Tepuihyla obscura
- Conservation status: Endangered (IUCN 3.1)

Scientific classification
- Kingdom: Animalia
- Phylum: Chordata
- Class: Amphibia
- Order: Anura
- Family: Hylidae
- Genus: Tepuihyla
- Species: T. obscura
- Binomial name: Tepuihyla obscura Kok, Ratz, Tegelaar, Aubret, and Means, 2015

= Tepuihyla obscura =

- Authority: Kok, Ratz, Tegelaar, Aubret, and Means, 2015
- Conservation status: EN

Species of frog

Tepuihyla obscura is a frog in the family Hylidae endemic to Bolivar State in Venezuela. Scientists have seen it near summits in the Chimantá Massif, between 1800 and 2600 meters above sea level.

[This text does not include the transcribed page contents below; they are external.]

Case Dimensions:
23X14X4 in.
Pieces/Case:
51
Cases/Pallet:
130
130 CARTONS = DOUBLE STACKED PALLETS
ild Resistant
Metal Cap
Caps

The adult male frogs listed in the original publication measured 32.05 to 37.12 mm in snout-vent length and the adult female frog 26.44 to 33.67 mm. The skin on the frog's back is gray or gray-brown in color with darker marks. The female frog's skin is smooth.

The tadpoles swim in pools where the water is not deep, in puddles in rocks, or in peat bogs.

Scientists believe that this frog was produced by a recent example of non-adaptive radiation.